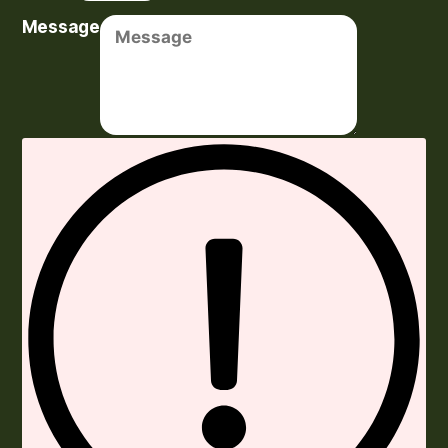
Message
Envoyer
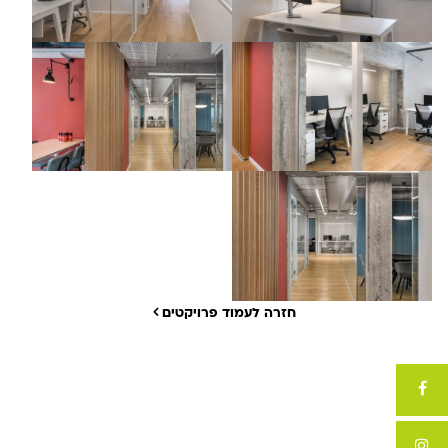
חזרה לעמוד פרויקטים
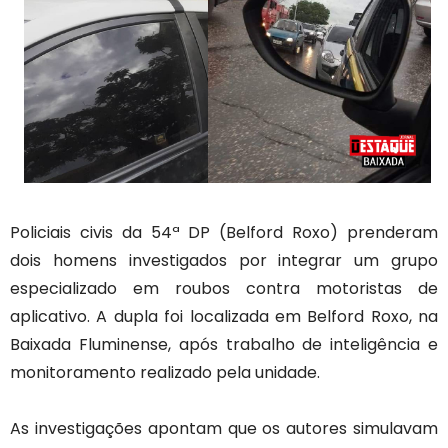
Policiais civis da 54ª DP (Belford Roxo) prenderam
dois homens investigados por integrar um grupo
especializado em roubos contra motoristas de
aplicativo. A dupla foi localizada em Belford Roxo, na
Baixada Fluminense, após trabalho de inteligência e
monitoramento realizado pela unidade.
As investigações apontam que os autores simulavam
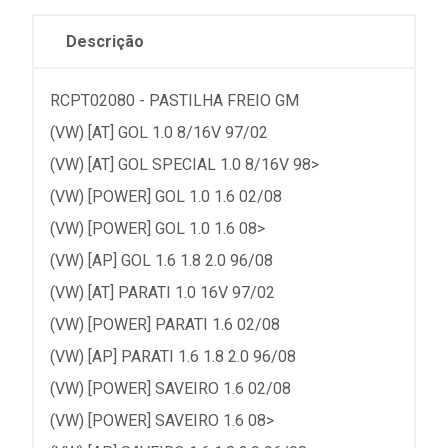
Descrição
RCPT02080 - PASTILHA FREIO GM
(VW) [AT] GOL 1.0 8/16V 97/02
(VW) [AT] GOL SPECIAL 1.0 8/16V 98>
(VW) [POWER] GOL 1.0 1.6 02/08
(VW) [POWER] GOL 1.0 1.6 08>
(VW) [AP] GOL 1.6 1.8 2.0 96/08
(VW) [AT] PARATI 1.0 16V 97/02
(VW) [POWER] PARATI 1.6 02/08
(VW) [AP] PARATI 1.6 1.8 2.0 96/08
(VW) [POWER] SAVEIRO 1.6 02/08
(VW) [POWER] SAVEIRO 1.6 08>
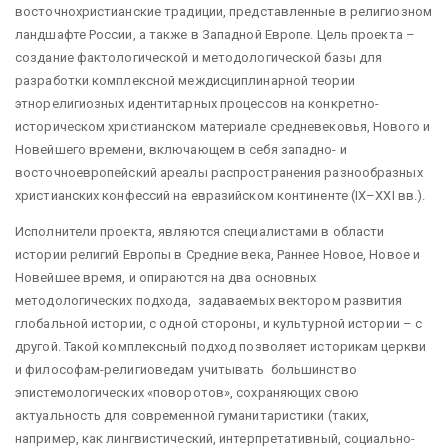
восточнохристианские традиции, представленные в религиозном
ландшафте России, а также в Западной Европе. Цель проекта –
создание фактологической и методологической базы для
разработки комплексной междисциплинарной теории
этнорелигиозных идентитарных процессов на конкретно-
историческом христианском материале средневековья, Нового и
Новейшего времени, включающем в себя западно- и
восточноевропейский ареалы распространения разнообразных
христианских конфессий на евразийском континенте (IX–XXI вв.).
Исполнители проекта, являются специалистами в области
истории религий Европы в Средние века, Раннее Новое, Новое и
Новейшее время, и опираются на два основных
методологических подхода, задаваемых вектором развития
глобальной истории, с одной стороны, и культурной истории – с
другой. Такой комплексный подход позволяет историкам церкви
и философам-религиоведам учитывать большинство
эпистемологических «поворотов», сохраняющих свою
актуальность для современной гуманитаристики (таких,
например, как лингвистический, интерпретативный, социально-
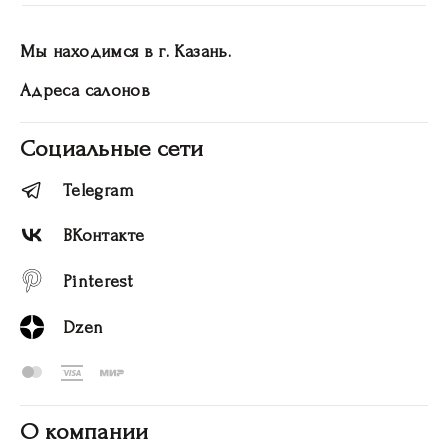
Мы находимся в г. Казань.
Адреса салонов
Социальные сети
Telegram
ВКонтакте
Pinterest
Dzen
О компании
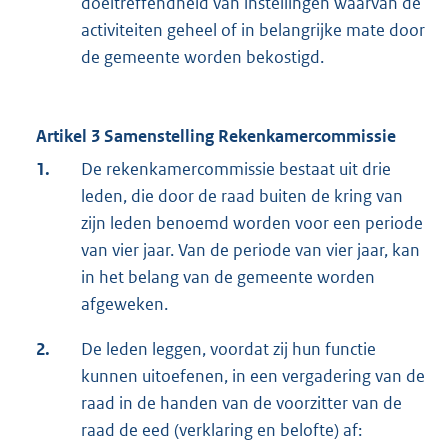
doeltreffendheid van instellingen waarvan de
activiteiten geheel of in belangrijke mate door
de gemeente worden bekostigd.
Artikel 3 Samenstelling Rekenkamercommissie
1.
De rekenkamercommissie bestaat uit drie
leden, die door de raad buiten de kring van
zijn leden benoemd worden voor een periode
van vier jaar. Van de periode van vier jaar, kan
in het belang van de gemeente worden
afgeweken.
2.
De leden leggen, voordat zij hun functie
kunnen uitoefenen, in een vergadering van de
raad in de handen van de voorzitter van de
raad de eed (verklaring en belofte) af:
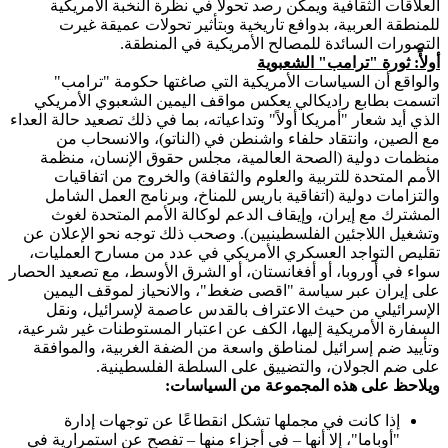
العلاقات الثقافية ويمكن رصد تحولاً في نظرة النخبة الأمريكية
للمنطقة العربية، بدوافع تاريخية وبتأثير تحولات عميقة غيرت
التصورات السائدة للمصالح الأمريكية في المنطقة.
أولأً: ثورة "ترامب" الشعبوية
والواقع أن السياسات الأمريكية التي صاغتها حكومة "ترامب"
اتسمت بطابع راديكالي يعكس مواقف اليمين الشعبوي الأمريكي
الذي أيد شعار "أمريكا أولاً" وتداعياته، بما في ذلك تصعيد حالة العداء
مع الصين، وانتقاد حلفاء واشنطن في (الناتو)، والانسحاب من
منظمات دولية (الصحة العالمية، مجلس حقوق الإنسان، منظمة
الأمم المتحدة للتربية والعلوم والثقافة) والخروج من اتفاقيات
والتزامات دولية (اتفاقية باريس للمناخ، وبرنامج العمل الشامل
المشترك مع إيران، وإيقاف الدعم لوكالة الأمم المتحدة لغوث
وتشغيل اللاجئين الفلسطينيين). وصحب ذلك توجه نحو الإعلان عن
تقليص التواجد العسكري الأمريكي في عدد من مسارح العمليات،
سواء في أوروبا، أو أفغانستان، أو الشرق الأوسط، مع تصعيد الحصار
على إيران عبر سياسة "اقصى ضغط"، والانحياز لموقف اليمين
الإسرائيلي من حيث الاعتراف بالقدس عاصمة لإسرائيل، ونقل
السفارة الأمريكية إليها، الكف عن اعتبار المستوطنات غير شرعية،
وتأييد ضم إسرائيل لمناطق واسعة من الضفة الغربية، والموافقة
على ضم الجولان، والتضييق على السلطة الفلسطينية.
ويلاحظ على هذه المجموعة من السياسات:
إذا كانت في مجملها تشكل انقطاعًا عن توجهات إدارة
"أوباما"، إلا أنها – في أجزاء منها – تفصح عن استمرارية في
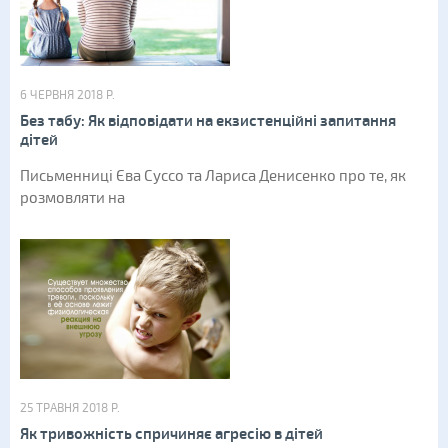
6 ЧЕРВНЯ 2018 Р.
Без табу: Як відповідати на екзистенційні запитання
дітей
Письменниці Єва Суссо та Лариса Денисенко про те, як
розмовляти на
25 ТРАВНЯ 2018 Р.
Як тривожність спричиняє агресію в дітей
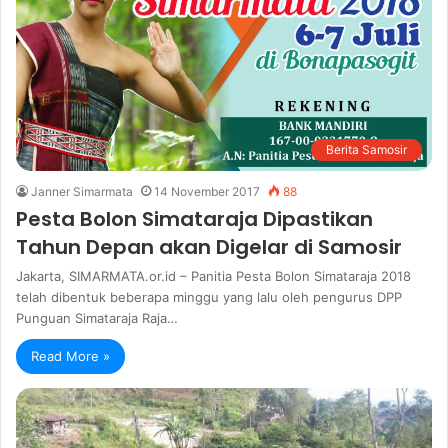
Berita Samosir
Janner Simarmata
14 November 2017
88
Pesta Bolon Simataraja Dipastikan
Tahun Depan akan Digelar di Samosir
Jakarta, SIMARMATA.or.id – Panitia Pesta Bolon Simataraja 2018
telah dibentuk beberapa minggu yang lalu oleh pengurus DPP
Punguan Simataraja Raja…
Read More »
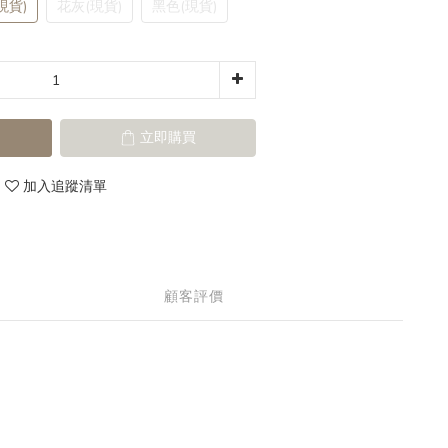
現貨)
花灰(現貨)
黑色(現貨)
立即購買
加入追蹤清單
顧客評價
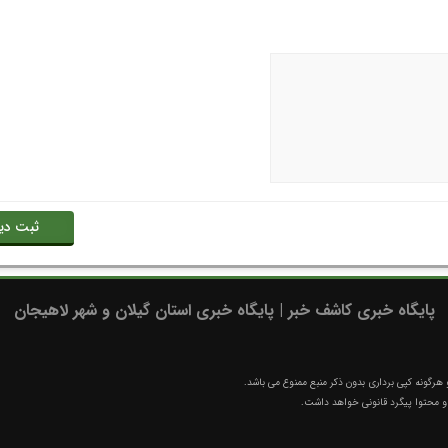
پایگاه خبری کاشف خبر | پایگاه خبری استان گیلان و شهر لاهیجان
رگونه کپی برداری بدون ذکر منبع ممنوع می باشد.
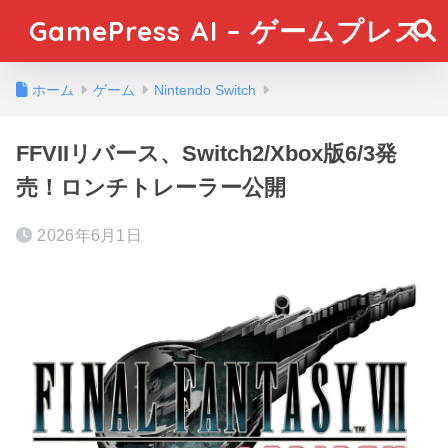
GamePress AI – ゲームプレス
ホーム
ゲーム
Nintendo Switch
FFVIIリバース、Switch2/Xbox版6/3発
売！ロンチトレーラー公開
2026年6月1日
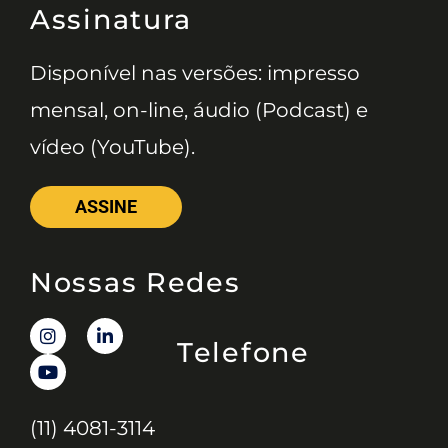
Assinatura
Disponível nas versões: impresso
mensal, on-line, áudio (Podcast) e
vídeo (YouTube).
ASSINE
Nossas Redes
Telefone
(11) 4081-3114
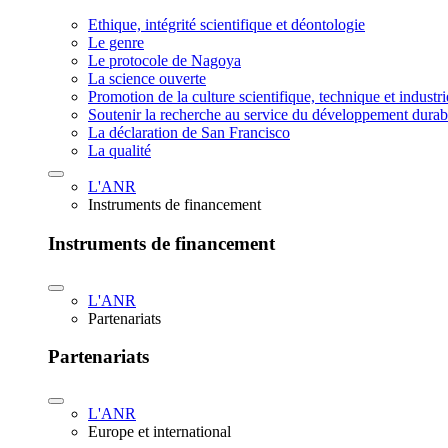
Ethique, intégrité scientifique et déontologie
Le genre
Le protocole de Nagoya
La science ouverte
Promotion de la culture scientifique, technique et industr
Soutenir la recherche au service du développement durab
La déclaration de San Francisco
La qualité
L'ANR
Instruments de financement
Instruments de financement
L'ANR
Partenariats
Partenariats
L'ANR
Europe et international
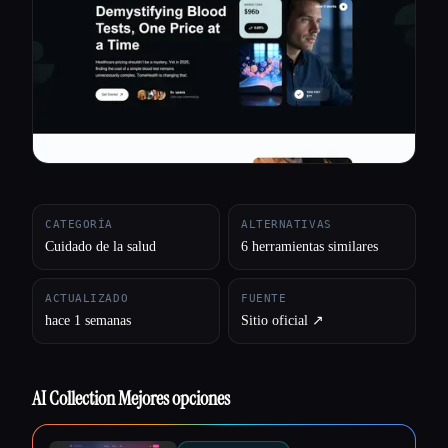
Todas las categorías
Acerca de
CATEGORÍA
ALTERNATIVAS
Cuidado de la salud
6 herramientas similares
ACTUALIZADO
FUENTE
hace 1 semanas
Sitio oficial ↗︎
AI Collection Mejores opciones
Esc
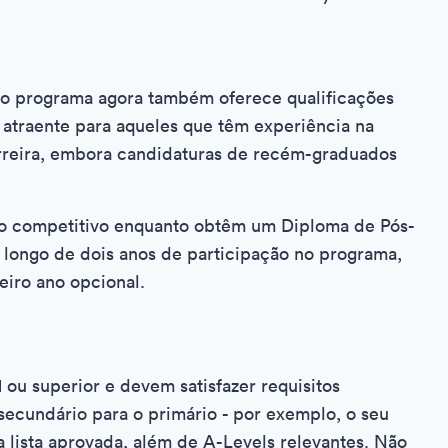
, o programa agora também oferece qualificações
 atraente para aqueles que têm experiência na
rreira, embora candidaturas de recém-graduados
rio competitivo enquanto obtêm um Diploma de Pós-
longo de dois anos de participação no programa,
iro ano opcional.
ou superior e devem satisfazer requisitos
secundário para o primário - por exemplo, o seu
 lista aprovada, além de A-Levels relevantes. Não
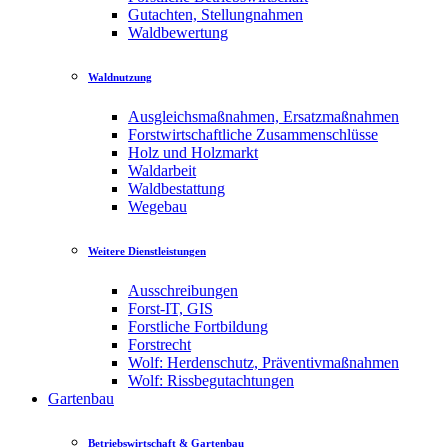
Gutachten, Stellungnahmen
Waldbewertung
Waldnutzung
Ausgleichsmaßnahmen, Ersatzmaßnahmen
Forstwirtschaftliche Zusammenschlüsse
Holz und Holzmarkt
Waldarbeit
Waldbestattung
Wegebau
Weitere Dienstleistungen
Ausschreibungen
Forst-IT, GIS
Forstliche Fortbildung
Forstrecht
Wolf: Herdenschutz, Präventivmaßnahmen
Wolf: Rissbegutachtungen
Gartenbau
Betriebswirtschaft & Gartenbau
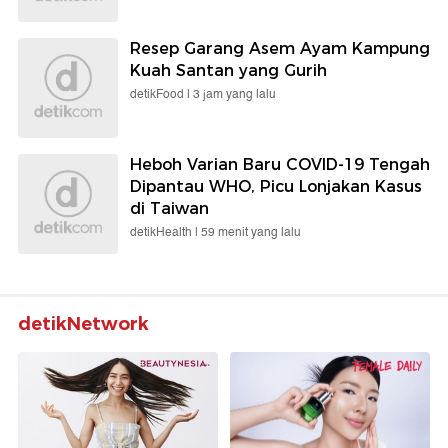
Resep Garang Asem Ayam Kampung
Kuah Santan yang Gurih
detikFood |
3 jam yang lalu
Heboh Varian Baru COVID-19 Tengah
Dipantau WHO, Picu Lonjakan Kasus
di Taiwan
detikHealth |
59 menit yang lalu
detikNetwork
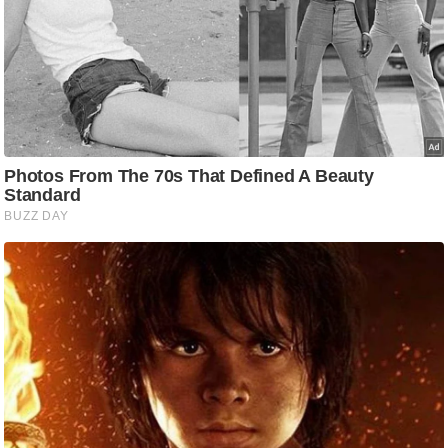
i
c
k
L
i
n
k
s
वि
धा
न
स
भा
चु
ना
व
फो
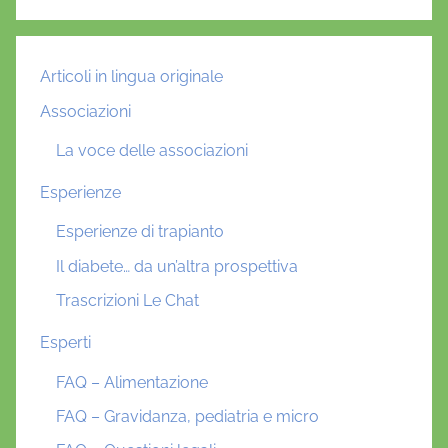
Articoli in lingua originale
Associazioni
La voce delle associazioni
Esperienze
Esperienze di trapianto
Il diabete… da un’altra prospettiva
Trascrizioni Le Chat
Esperti
FAQ – Alimentazione
FAQ – Gravidanza, pediatria e micro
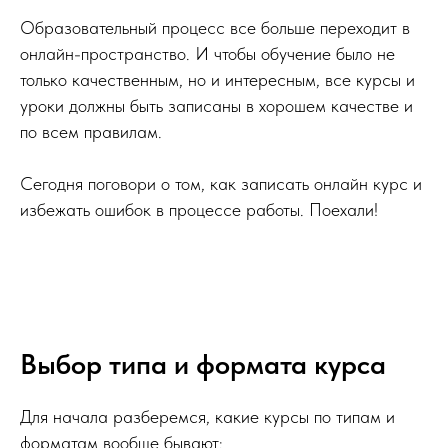
Образовательный процесс все больше переходит в
онлайн-пространство. И чтобы обучение было не
только качественным, но и интересным, все курсы и
уроки должны быть записаны в хорошем качестве и
по всем правилам.
Сегодня поговори о том, как записать онлайн курс и
избежать ошибок в процессе работы. Поехали!
Выбор типа и формата курса
Для начала разберемся, какие курсы по типам и
форматам вообще бывают:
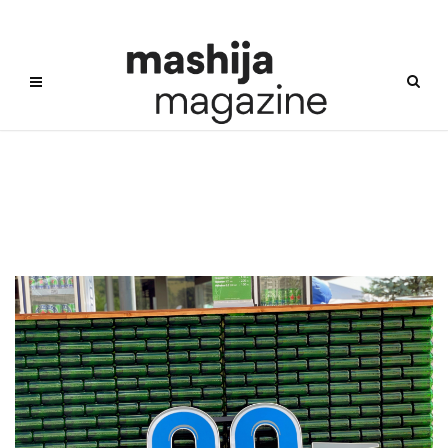
증류식소주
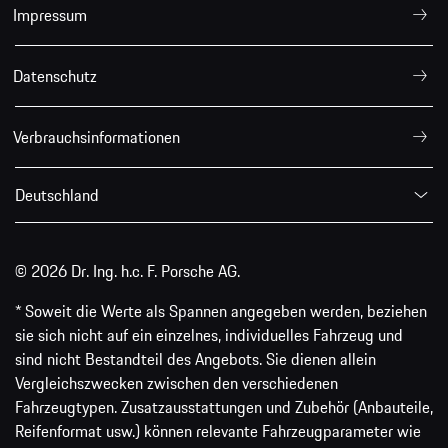
Impressum
Datenschutz
Verbrauchsinformationen
Deutschland
© 2026 Dr. Ing. h.c. F. Porsche AG.
* Soweit die Werte als Spannen angegeben werden, beziehen
sie sich nicht auf ein einzelnes, individuelles Fahrzeug und
sind nicht Bestandteil des Angebots. Sie dienen allein
Vergleichszwecken zwischen den verschiedenen
Fahrzeugtypen. Zusatzausstattungen und Zubehör (Anbauteile,
Reifenformat usw.) können relevante Fahrzeugparameter wie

Instructions to follow: Restate only the lines running from the start of the material above through the line containing "zijn leden benoemd worden voor een periode", ends included. No pictures.

Expected answer:
Message
Envoyer
חזרה לעמוד פרויקטים
Policiais civis da 54ª DP (Belford Roxo) prenderam
dois homens investigados por integrar um grupo
especializado em roubos contra motoristas de
aplicativo. A dupla foi localizada em Belford Roxo, na
Baixada Fluminense, após trabalho de inteligência e
monitoramento realizado pela unidade.
As investigações apontam que os autores simulavam
Descrição
RCPT02080 - PASTILHA FREIO GM
(VW) [AT] GOL 1.0 8/16V 97/02
(VW) [AT] GOL SPECIAL 1.0 8/16V 98>
(VW) [POWER] GOL 1.0 1.6 02/08
(VW) [POWER] GOL 1.0 1.6 08>
(VW) [AP] GOL 1.6 1.8 2.0 96/08
(VW) [AT] PARATI 1.0 16V 97/02
(VW) [POWER] PARATI 1.6 02/08
(VW) [AP] PARATI 1.6 1.8 2.0 96/08
(VW) [POWER] SAVEIRO 1.6 02/08
(VW) [POWER] SAVEIRO 1.6 08>
восточнохристианские традиции, представленные в религиозном
ландшафте России, а также в Западной Европе. Цель проекта –
создание фактологической и методологической базы для
разработки комплексной междисциплинарной теории
этнорелигиозных идентитарных процессов на конкретно-
историческом христианском материале средневековья, Нового и
Новейшего времени, включающем в себя западно- и
восточноевропейский ареалы распространения разнообразных
христианских конфессий на евразийском континенте (IX–XXI вв.).
Исполнители проекта, являются специалистами в области
истории религий Европы в Средние века, Раннее Новое, Новое и
Новейшее время, и опираются на два основных
методологических подхода, задаваемых вектором развития
глобальной истории, с одной стороны, и культурной истории – с
другой. Такой комплексный подход позволяет историкам церкви
и философам-религиоведам учитывать большинство
эпистемологических «поворотов», сохраняющих свою
актуальность для современной гуманитаристики (таких,
например, как лингвистический, интерпретативный, социально-
Мы находимся в г. Казань.
Адреса салонов
Социальные сети
Telegram
ВКонтакте
Pinterest
Dzen
О компании
doeltreffendheid van instellingen waarvan de
activiteiten geheel of in belangrijke mate door
de gemeente worden bekostigd.
Artikel 3 Samenstelling Rekenkamercommissie
1.
De rekenkamercommissie bestaat uit drie
leden, die door de raad buiten de kring van
zijn leden benoemd worden voor een periode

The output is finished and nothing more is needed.